Modeling three dimensional particulate systems is heavily dependent on the choice of technique to generate the geometry. The description of particle shape and size influences the choice of collision detection and resolution algorithms. Furthermore, the particle shape descriptors govern the applicability, accuracy and flexibility of the model. For instance, a DEM model described only by spheres or circles (in 2D) will have a higher computational efficiency which may not work well for non-spherical particles. On the other hand, non-spherical particle shapes offer a wider range of flexibility in terms of the shapes that can be simulated, with computational efficiency turning out to be a bottleneck in most cases. The choice of the surface definition consequently affects the collision algorithms and the post-collision kinematics. In this work, superellipsoids are generated using their surface function as this class of particles allows for a wide range of shapes to be simulated as illustrated in Figure 2-1.

**Geometry Definition**

In general, particles in a DEM simulation can be generated by the following techniques:

- Polyhedrons / Spheres Computational Mesh
- Composite particle approach
- Continuous Function Representation Discrete Function Representation

The easiest method to describe particles’ geometry is to use polyhedrons and spheres. In the case of polyhedrons, the surface can be defined by straight edges and vertices joining the edges. For spheres, the only information that needs to be tracked, as the particle evolves in space and time, is its centroid. As a result, the simulation becomes highly efficient compared to other complex shapes. The collision detection and resolution methods are also well defined for polyhedrons and spheres. Collision between polyhedrons can be detected using one of the edge-edge, vertex-edge and vertex-vertex collision techniques depending on the type of collision encountered [23], [24]. An advantage of these techniques is that the supplemental information required to process the post collision kinematics are obtained with relative ease. Similarly, collisions between spheres are detected based on an inequality relation between the distance between the centroids and their respective radii. As is the case with polyhedrons, the collision detection algorithms for spheres yield sufficient information to resolve the collisions.

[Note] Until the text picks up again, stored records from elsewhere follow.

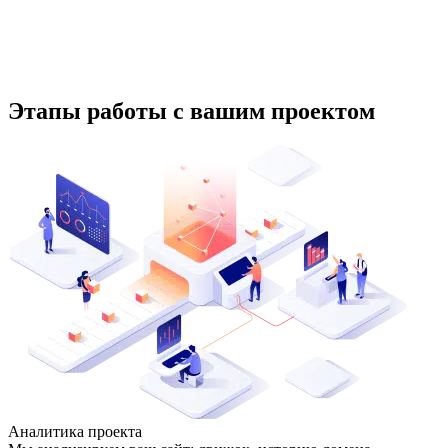
Этапы работы с вашим проектом
Аналитика проекта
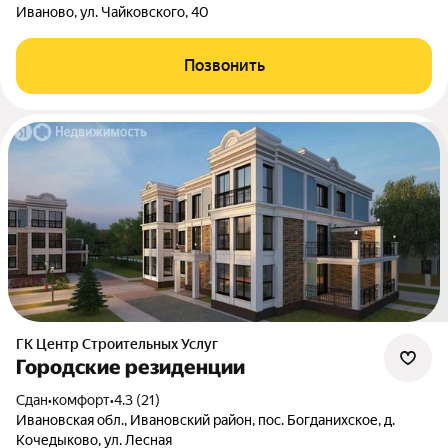
Иваново, ул. Чайковского, 40
Позвонить
ГК Центр Строительных Услуг
Городские резиденции
Сдан
•
комфорт
•
4.3 (21)
Ивановская обл., Ивановский район, пос. Богданихское, д.
Кочедыково, ул. Лесная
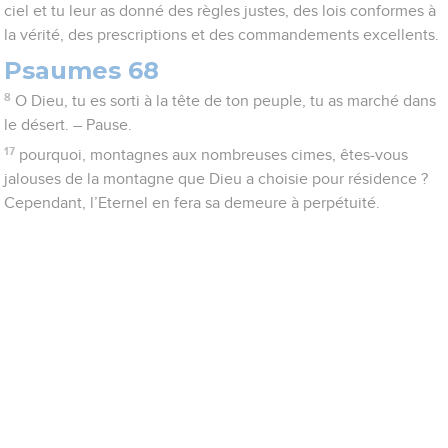
ciel et tu leur as donné des règles justes, des lois conformes à
la vérité, des prescriptions et des commandements excellents.
Psaumes 68
8
O Dieu, tu es sorti à la tête de ton peuple, tu as marché dans
le désert. – Pause.
17
pourquoi, montagnes aux nombreuses cimes, êtes-vous
jalouses de la montagne que Dieu a choisie pour résidence ?
Cependant, l’Eternel en fera sa demeure à perpétuité.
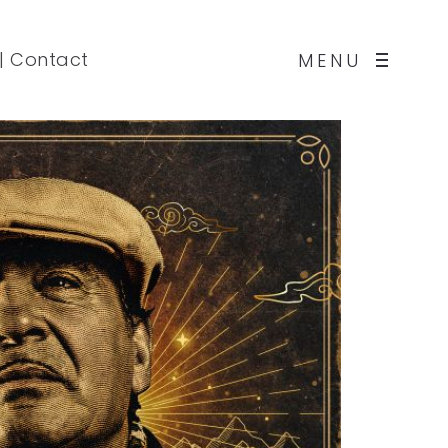
|
Contact
MENU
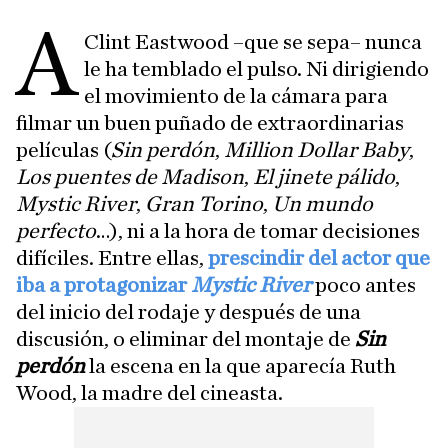
A
Clint Eastwood –que se sepa– nunca
le ha temblado el pulso. Ni dirigiendo
el movimiento de la cámara para
filmar un buen puñado de extraordinarias
películas (
Sin perdón
,
Million Dollar Baby
,
Los puentes de Madison
,
El jinete pálido
,
Mystic River
,
Gran Torino
,
Un mundo
perfecto
…), ni a la hora de tomar decisiones
difíciles. Entre ellas,
prescindir del actor que
iba a protagonizar
Mystic River
poco antes
del inicio del rodaje y después de una
discusión, o eliminar del montaje de
Sin
perdón
la escena en la que aparecía Ruth
Wood, la madre del cineasta.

However, the use of polyhedrons and spheres severely limits the applicability of the DEM model. In the majority of granular assembly studies, the particles used are irregularly shaped and carrying out computational studies to recreate the tests, using polyhedrons or spheres, would ensue in significant loss of accuracy. In CFD-DEM studies, accuracy is of utmost importance as in many cases the necessary equipment to carry out an experimental study might not be available. Since the results would solely be based on numerical simulations, efforts have to be taken to ensure the fidelity of the results. In that regard, complex shape descriptors aid in reproducing the exact kinematics of particulate assemblies in practical applications.

Alternatively, an independent mesh could be generated around the particle’s surface which would take significantly longer owing to the absence of any functional form defining the surface. Storing the surface descriptors using vertices, triangular or quadrilateral elements and the associated connectivity lists consume a significant amount of memory as well. However, a meshed representation could be widely applied to any particle geometry irrespective of its shape and texture.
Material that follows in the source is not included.